-- INPUT MATERIAL follows --

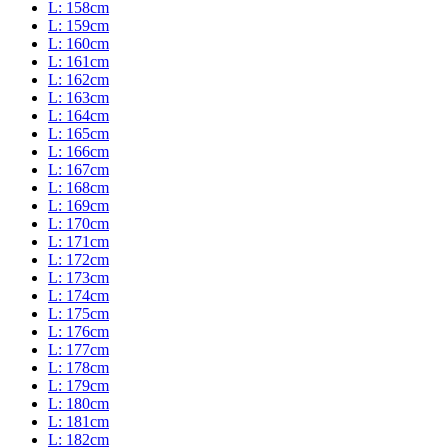
L: 158cm
L: 159cm
L: 160cm
L: 161cm
L: 162cm
L: 163cm
L: 164cm
L: 165cm
L: 166cm
L: 167cm
L: 168cm
L: 169cm
L: 170cm
L: 171cm
L: 172cm
L: 173cm
L: 174cm
L: 175cm
L: 176cm
L: 177cm
L: 178cm
L: 179cm
L: 180cm
L: 181cm
L: 182cm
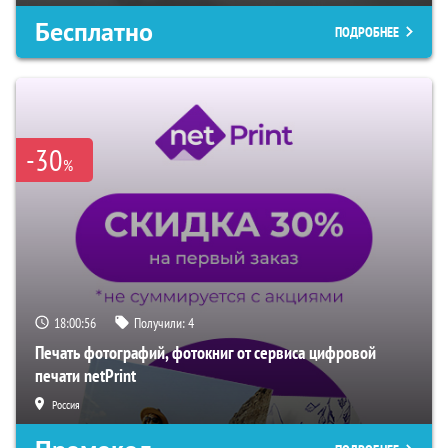
Бесплатно
ПОДРОБНЕЕ
-30
%
18:00:54
Получили:
4
Печать фотографий, фотокниг от сервиса цифровой
печати netPrint
Россия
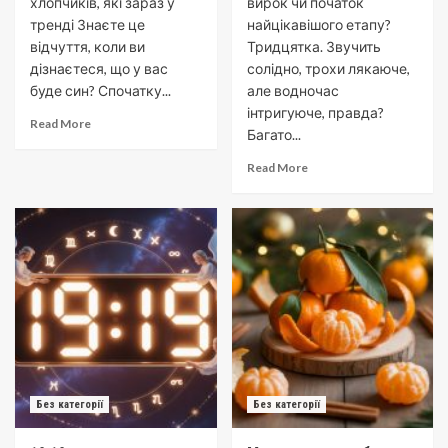
хлопчиків, які зараз у
вирок чи початок
тренді Знаєте це
найцікавішого етапу?
відчуття, коли ви
Тридцятка. Звучить
дізнаєтеся, що у вас
солідно, трохи лякаюче,
буде син? Спочатку...
але водночас
інтригуюче, правда?
Read More
Багато...
Read More
Без категорії
Без категорії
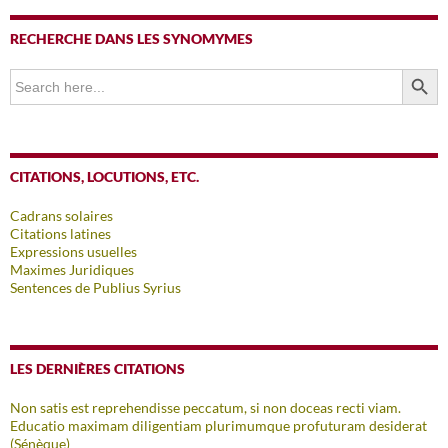
RECHERCHE DANS LES SYNOMYMES
SEARCH BUTTO
Search
for:
CITATIONS, LOCUTIONS, ETC.
Cadrans solaires
Citations latines
Expressions usuelles
Maximes Juridiques
Sentences de Publius Syrius
LES DERNIÈRES CITATIONS
Non satis est reprehendisse peccatum, si non doceas recti viam.
Educatio maximam diligentiam plurimumque profuturam desiderat
(Sénèque)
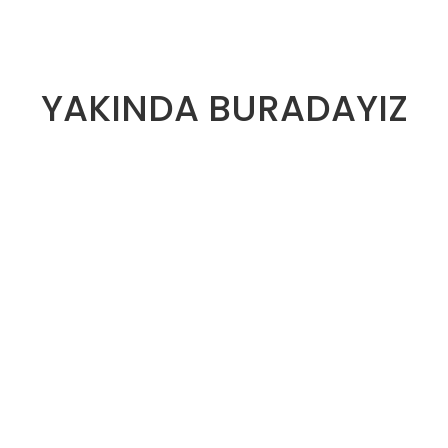
YAKINDA BURADAYIZ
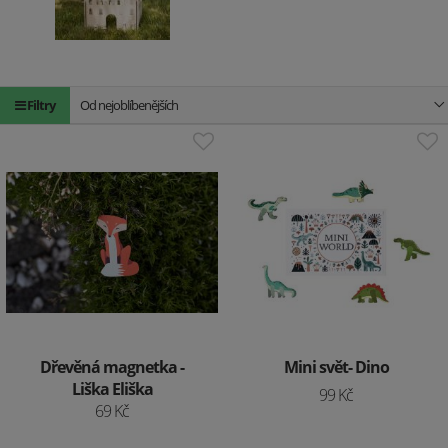
Filtry
Od nejoblíbenějších
Dřevěná magnetka -
Mini svět- Dino
Liška Eliška
99 Kč
69 Kč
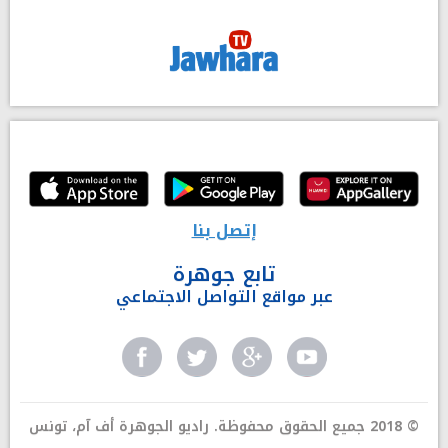
إتصل بنا
تابع جوهرة
عبر مواقع التواصل الاجتماعي
© 2018 جميع الحقوق محفوظة. راديو الجوهرة أف آم، تونس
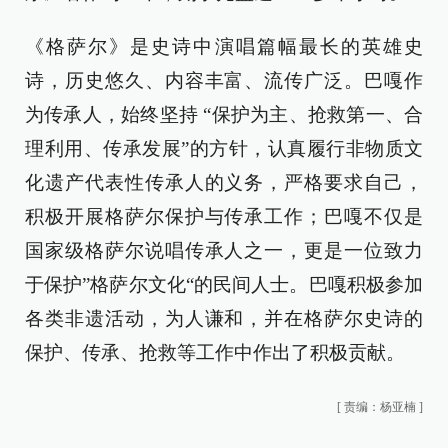
《格萨尔》是史诗中演唱篇幅最长的英雄史
诗，历史悠久、内容丰富、流传广泛。巴嘎作
为传承人，始终坚持 “保护为主、抢救第一、合
理利用、传承发展”的方针，认真履行非物质文
化遗产代表性传承人的义务，严格要求自己，
积极开展格萨尔保护与传承工作；巴嘎不仅是
国家级格萨尔说唱传承人之一，更是一位致力
于保护”格萨尔文化“的民间人士。巴嘎积极参加
各类非遗活动，为人谦和，并在格萨尔史诗的
保护、传承、抢救等工作中作出了积极贡献。
[
责编：杨亚楠
]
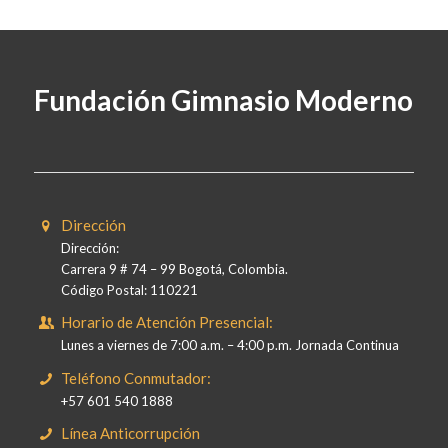
Fundación Gimnasio Moderno
Dirección
Dirección:
Carrera 9 # 74 – 99 Bogotá, Colombia.
Código Postal: 110221
Horario de Atención Presencial:
Lunes a viernes de 7:00 a.m. – 4:00 p.m. Jornada Continua
Teléfono Conmutador:
+57 601 540 1888
Línea Anticorrupción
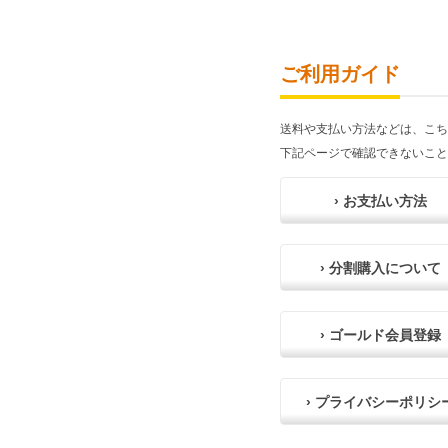
ご利用ガイド
送料や支払い方法などは、こち
下記ページで確認できないこと
› お支払い方法
› 分割購入について
› ゴールド会員登録
› プライバシーポリシ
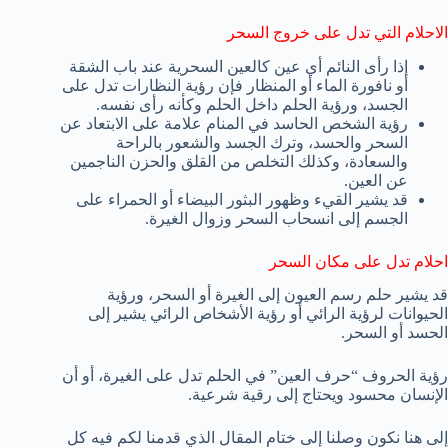
الاحلام التي تدل على خروج السحر
إذا رأى النائم أي عين كالعين السحرية عند باب الشقة
أو نافورة الماء أو المنظار فإن رؤية النظارات تدل على
الجسد، ورؤية الحلم داخل الحلم وكأنه رأى نفسه.
رؤية الشخص الحاسد في المنام علامة على الابتعاد عن
السحر والحسد، وترك الجسد والشعور بالراحة
والسعادة، وكذلك التخلص من القلق والحزن الناجمين
عن العين.
قد يشير القيء وظهور البثور البيضاء أو الحمراء على
الجسم إلى انسحاب السحر وزوال الغيرة.
احلام تدل على مكان السحر
قد يشير حلم رسم العيون إلى الغيرة أو السحر، ورؤية
الحيوانات لرؤية الرائي أو رؤية الأشخاص الرائي يشير إلى
الحسد أو السحر.
رؤية الحروف “حرف العين” في الحلم تدل على الغيرة، أو أن
الإنسان محسود ويحتاج إلى رقية شرعية.
إلى هنا نكون وصلنا إلى ختام المقال الذي قدمنا لكم فيه كل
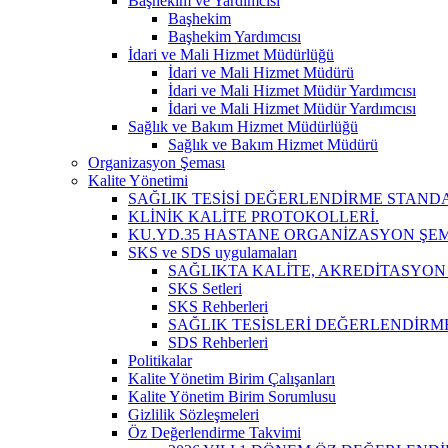
Başhekim ve Yardımcısı
Başhekim
Başhekim Yardımcısı
İdari ve Mali Hizmet Müdürlüğü
İdari ve Mali Hizmet Müdürü
İdari ve Mali Hizmet Müdür Yardımcısı
İdari ve Mali Hizmet Müdür Yardımcısı
Sağlık ve Bakım Hizmet Müdürlüğü
Sağlık ve Bakım Hizmet Müdürü
Organizasyon Şeması
Kalite Yönetimi
SAĞLIK TESİSİ DEĞERLENDİRME STAND
KLİNİK KALİTE PROTOKOLLERİ.
KU.YD.35 HASTANE ORGANİZASYON ŞEM
SKS ve SDS uygulamaları
SAĞLIKTA KALİTE, AKREDİTASYON
SKS Setleri
SKS Rehberleri
SAĞLIK TESİSLERİ DEĞERLENDİRM
SDS Rehberleri
Politikalar
Kalite Yönetim Birim Çalışanları
Kalite Yönetim Birim Sorumlusu
Gizlilik Sözleşmeleri
Öz Değerlendirme Takvimi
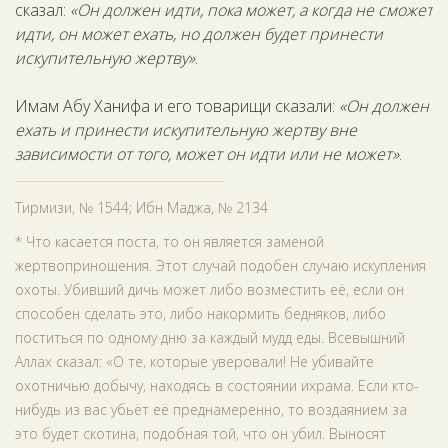
сказал:
«Он должен идти, пока может, а когда не сможет
идти, он может ехать, но должен будет принести
искупительную жертву»
.
Имам Абу Ханифа и его товарищи сказали:
«Он должен
ехать и принести искупительную жертву вне
зависимости от того, может он идти или не может»
.
Тирмизи, № 1544; Ибн Маджа, № 2134
* Что касается поста, то он является заменой
жертвоприношения. Этот случай подобен случаю искупления
охоты. Убивший дичь может либо возместить её, если он
способен сделать это, либо накормить бедняков, либо
поститься по одному дню за каждый мудд еды. Всевышний
Аллах сказал: «О те, которые уверовали! Не убивайте
охотничью добычу, находясь в состоянии ихрама. Если кто-
нибудь из вас убьёт её преднамеренно, то воздаянием за
это будет скотина, подобная той, что он убил. Выносят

-- INPUT MATERIAL concluded --

ABOUT THIS TASK ▸
Which lines in the records above hold the string "يشير"? Copy each of them.

THE ANSWER ▸
قد يشير القيء وظهور البثور البيضاء أو الحمراء على
قد يشير حلم رسم العيون إلى الغيرة أو السحر، ورؤية
الحيوانات لرؤية الرائي أو رؤية الأشخاص الرائي يشير إلى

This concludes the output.